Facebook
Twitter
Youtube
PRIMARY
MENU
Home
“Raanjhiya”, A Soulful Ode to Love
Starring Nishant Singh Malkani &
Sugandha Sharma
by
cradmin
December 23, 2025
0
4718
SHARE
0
——————
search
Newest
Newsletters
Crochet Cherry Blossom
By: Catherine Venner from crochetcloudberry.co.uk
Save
——————
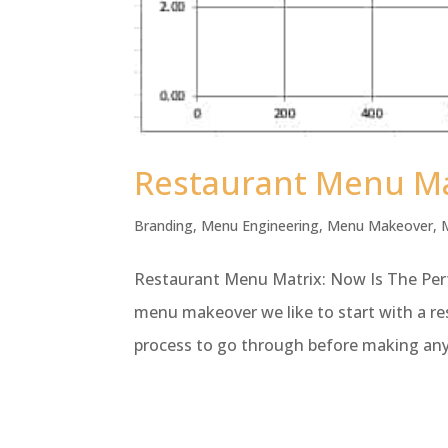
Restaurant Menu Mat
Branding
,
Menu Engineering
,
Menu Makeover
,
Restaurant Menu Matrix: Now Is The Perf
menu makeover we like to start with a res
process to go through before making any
——————
> _Directions_
If a line in the data above includes the string "Restaurant", copy it.

> _Task result_
Restaurant Menu Mat
Restaurant Menu Matrix: Now Is The Perf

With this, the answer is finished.